Install python package

pip install git+https://github.com/wenet-e2e/wespeaker.git

Command-line usage (use -h for parameters):

$ wespeaker --task embedding --audio_file audio.wav --output_file embedding.txt
$ wespeaker --task embedding_kaldi --wav_scp wav.scp --output_file /path/to/embedding
$ wespeaker --task similarity --audio_file audio.wav --audio_file2 audio2.wav
$ wespeaker --task diarization --audio_file audio.wav

Python programming usage:

import wespeaker

model = wespeaker.load_model('chinese')
embedding = model.extract_embedding('audio.wav')
utt_names, embeddings = model.extract_embedding_list('wav.scp')
similarity = model.compute_similarity('audio1.wav', 'audio2.wav')
diar_result = model.diarize('audio.wav')

Please refer to python usage for more command line and python programming usage.

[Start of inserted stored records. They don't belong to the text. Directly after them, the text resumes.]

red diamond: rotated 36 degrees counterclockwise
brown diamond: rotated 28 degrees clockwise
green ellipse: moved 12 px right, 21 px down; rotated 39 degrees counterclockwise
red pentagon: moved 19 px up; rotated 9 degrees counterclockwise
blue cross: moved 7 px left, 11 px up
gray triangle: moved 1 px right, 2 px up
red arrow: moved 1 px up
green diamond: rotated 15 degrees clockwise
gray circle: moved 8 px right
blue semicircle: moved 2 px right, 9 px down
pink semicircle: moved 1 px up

Install for development & deployment

git clone https://github.com/wenet-e2e/wespeaker.git
conda create -n wespeaker python=3.9
conda activate wespeaker
conda install pytorch=1.12.1 torchaudio=0.12.1 cudatoolkit=11.3 -c pytorch -c conda-forge
pip install -r requirements.txt
pre-commit install  # for clean and tidy code

🔥 News

Recipes

Discussion

For Chinese users, you can scan the QR code on the left to follow our offical account of WeNet Community. We also created a WeChat group for better discussion and quicker response. Please scan the QR code on the right to join the chat group.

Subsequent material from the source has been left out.